Elastic Kubernetes Service – Automating Secure Role Configuration with Terraform and Vault

July 8, 2020

Tags: Automation, AWS, Containers, DevOps, EKS, Integration, Kubernetes, SecOps, Secrets, Security, Terraform, Vault

UPDATED 11/2020: Have a look at a different method for this configuration better suited to CI/CD.

In a previous post we looked at how to use Terraform provision and authenticate with Clusters using AWS’ Elastic Kubernetes Service (EKS) using the somewhat unique authentication method of it’s webhook token method leveraging aws-iam-authenticator. Once we get past that point however we still have another permission hurdle to overcome, specifically how we handle Users and Roles as defined within the Cluster, and just like with all the EKS permissions we’ve encountered so far…these ones have another bunch of oddities. Let’s jump in to how we can not only get the provisioning automated, but keep our ARNs secret by leveraging Hashicorp Vault.

What, More Permissions?

Following the previous post our Cluster is created and we can interact with it from an administrative standpoint without issue, so what’s going on.

When we create the Cluster using our Terraform Service Account, this account is implicitly defined as the Creator of the Cluster, and as such has full admin permissions, however if we try and interact with the Cluster using kubectl using an account which has matching permissions in AWS IAM, we will be denied access, so what’s going on?

EKS employs a Kubernetes ConfigMap named aws-auth to control administrative access to the Cluster, if we take a look at the current state of this file using kubectl we can see that there are no permissions set for any users:

kubectl -n kube-system get configmap aws-auth -o yaml
# apiVersion: v1
# data:
#   api_host: https://<CLUSTER_UID>.sk1.eu-west-1.eks.amazonaws.com
#   mapRoles: |
#     - groups:
#       - system:bootstrappers
#       - system:nodes
#       rolearn: <NODEGROUP_ROLE_ARN>
#       username: system:node:{{EC2PrivateDNSName}}
# kind: ConfigMap
# metadata:
#   creationTimestamp: "<LAST_CONFIG_WRITE>"
#   name: aws-auth
#   namespace: kube-system
#   resourceVersion: <VERSION_ID>
#   selfLink: /api/v1/namespaces/kube-system/configmaps/aws-auth
#   uid: <UID>

What we can see from the output is that a mapping is being made from the NodeGroup ARN used to create the Cluster to the EC2 instances which make up the Cluster’s Worker Nodes.

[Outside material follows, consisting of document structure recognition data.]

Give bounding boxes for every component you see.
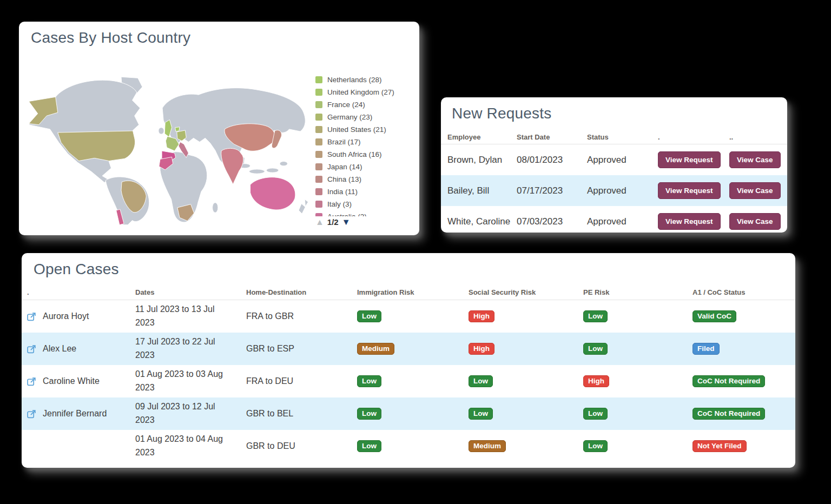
legend-item: Brazil (17) [315,136,414,148]
case-name: Caroline White [43,376,100,386]
social-security-risk-badge: Low [469,408,493,420]
legend-label: Italy (3) [327,200,352,208]
column-header-dates: Dates [135,288,246,296]
legend-label: Australia (2) [327,213,367,216]
column-header-immigration-risk: Immigration Risk [357,288,469,296]
view-request-button[interactable]: View Request [658,213,721,230]
column-header-view-request: . [658,133,729,141]
world-map [23,76,318,226]
social-security-risk-badge: Medium [469,440,506,452]
immigration-risk-badge: Low [357,408,381,420]
legend-item: Germany (23) [315,111,414,123]
legend-swatch [315,201,322,208]
open-cases-panel: Open Cases . Dates Home-Destination Immi… [22,253,795,468]
table-row: Jennifer Bernard 09 Jul 2023 to 12 Jul 2… [22,397,795,430]
view-case-button[interactable]: View Case [729,182,781,199]
open-cases-header-row: . Dates Home-Destination Immigration Ris… [22,284,795,300]
view-case-button[interactable]: View Case [729,151,781,168]
pe-risk-badge: Low [583,310,608,322]
legend-item: India (11) [315,185,414,198]
employee-name: Brown, Dylan [447,155,517,165]
case-dates: 01 Aug 2023 to 03 Aug 2023 [135,368,232,395]
start-date: 07/17/2023 [517,185,587,196]
legend-swatch [315,76,322,83]
legend-swatch [315,163,322,170]
view-request-button[interactable]: View Request [658,151,721,168]
map-panel-title: Cases By Host Country [19,22,419,47]
external-link-icon[interactable] [27,344,36,354]
status-text: Approved [587,185,658,196]
case-dates: 17 Jul 2023 to 22 Jul 2023 [135,335,232,362]
map-country-netherlands [175,127,180,131]
a1-coc-status-badge: Valid CoC [692,310,736,322]
external-link-icon[interactable] [27,409,36,419]
legend-item: Italy (3) [315,198,414,210]
pe-risk-badge: Low [583,408,608,420]
legend-label: United States (21) [327,125,386,134]
case-dates: 09 Jul 2023 to 12 Jul 2023 [135,400,232,427]
legend-swatch [315,176,322,183]
table-row: Alex Lee 17 Jul 2023 to 22 Jul 2023 GBR … [22,333,795,365]
legend-swatch [315,151,322,158]
legend-item: United States (21) [315,123,414,136]
legend-item: South Africa (16) [315,148,414,161]
view-request-button[interactable]: View Request [658,182,721,199]
case-name: Alex Lee [43,344,76,354]
status-text: Approved [587,216,658,227]
external-link-icon[interactable] [27,377,36,386]
legend-label: France (24) [327,101,365,109]
map-region-borneo [249,169,265,174]
status-text: Approved [587,155,658,165]
page-up-icon[interactable]: ▲ [315,218,324,227]
column-header-home-destination: Home-Destination [246,288,357,296]
legend-swatch [315,89,322,96]
case-route: GBR to ESP [246,344,357,354]
map-region-madagascar [213,203,218,213]
table-row: 01 Aug 2023 to 04 Aug 2023 GBR to DEU Lo… [22,430,795,462]
legend-pagination: ▲ 1/2 ▼ [315,217,351,227]
case-dates: 11 Jul 2023 to 13 Jul 2023 [135,303,232,330]
start-date: 08/01/2023 [517,155,587,165]
a1-coc-status-badge: CoC Not Required [692,408,765,420]
legend-swatch [315,213,322,216]
table-row: Bailey, Bill 07/17/2023 Approved View Re… [441,175,787,206]
page-indicator: 1/2 [327,217,339,227]
case-name: Aurora Hoyt [43,311,89,321]
view-case-button[interactable]: View Case [729,213,781,230]
map-region-newguinea [266,168,279,173]
legend-item: France (24) [315,98,414,111]
legend-item: United Kingdom (27) [315,86,414,98]
column-header-view-case: .. [729,133,787,141]
table-row: White, Caroline 07/03/2023 Approved View… [441,206,787,233]
pe-risk-badge: Low [583,343,608,355]
legend-item: Japan (14) [315,161,414,173]
table-row: Brown, Dylan 08/01/2023 Approved View Re… [441,144,787,175]
table-row: Aurora Hoyt 11 Jul 2023 to 13 Jul 2023 F… [22,300,795,333]
column-header-status: Status [587,133,658,141]
social-security-risk-badge: Low [469,375,493,387]
employee-name: White, Caroline [447,216,517,227]
start-date: 07/03/2023 [517,216,587,227]
legend-swatch [315,126,322,133]
legend-item: Netherlands (28) [315,74,414,86]
legend-label: Germany (23) [327,113,372,121]
pe-risk-badge: High [583,375,609,387]
legend-label: China (13) [327,175,361,183]
legend-swatch [315,101,322,108]
case-route: GBR to DEU [246,441,357,451]
immigration-risk-badge: Medium [357,343,394,355]
table-row: Caroline White 01 Aug 2023 to 03 Aug 202… [22,365,795,397]
new-requests-panel: New Requests Employee Start Date Status … [441,97,787,233]
immigration-risk-badge: Low [357,440,381,452]
employee-name: Bailey, Bill [447,185,517,196]
social-security-risk-badge: High [469,343,494,355]
map-country-india [221,148,243,184]
legend-label: Brazil (17) [327,138,361,146]
page-down-icon[interactable]: ▼ [342,218,351,227]
legend-swatch [315,188,322,195]
external-link-icon[interactable] [27,312,36,321]
column-header-start-date: Start Date [517,133,587,141]
legend-label: South Africa (16) [327,150,382,158]
social-security-risk-badge: High [469,310,494,322]
column-header-social-security-risk: Social Security Risk [469,288,583,296]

Out ultimate aim here is to not only maintain this configuration, but to extend it by adding a new YAML list named mapUsers which will map ARNs for users which exist in our IAM (and then optionally add those entries to new entries in our mapRoles list, though we’re not going to look at that just yet).

Terraform for Permission Management

Since we’re creating the entire environment programatically, we don’t want to create the cluster only to set up the permissions manually, let’s get the whole thing working so it can be run in an automation pipeline.

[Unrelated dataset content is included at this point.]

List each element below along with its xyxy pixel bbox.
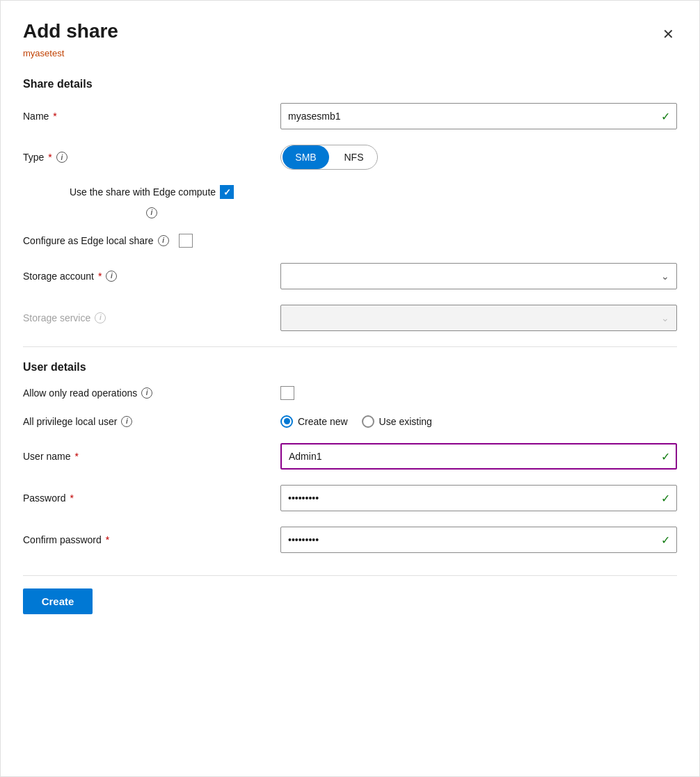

The below main.tf looks at how we can permission our Cluster with a single user with master permissions to the cluster (this is the highest level of access to Kubernetes):

#--main.tf

#--Apply aws-auth configmap
resource "kubernetes_config_map" "aws_auth" {
    metadata {
        name = "aws-auth"
        namespace = "kube-system"
    }
    data = {
        api_host = https://<CLUSTER_UID>.sk1.eu-west-1.eks.amazonaws.com
        mapRoles = file("aws_role_config.yaml")
        mapUsers = file("aws_user_config.yaml")
    }
}

In this example, we would need to have two local YAML files to ingest, structured as below:

#--aws_role_config.yaml
- groups:
  - system:bootstrappers
  - system:nodes
  rolearn: <NODEGROUP_ROLE_ARN>
  username: system:node:{{EC2PrivateDNSName}}

#--aws_user_config.yaml
- userarn: <USER_ARN>
  username: <USERNAME>
  groups:
    - system:masters

This configuration presents us with a problem so we won’t be using it. The problem is that we’re looking up the YAML from a plain text file, and this leads us to needing to store both the username for any user(s) we wish to grant access to, as well as the ARNs of our users and the NodeGroup Role ARN.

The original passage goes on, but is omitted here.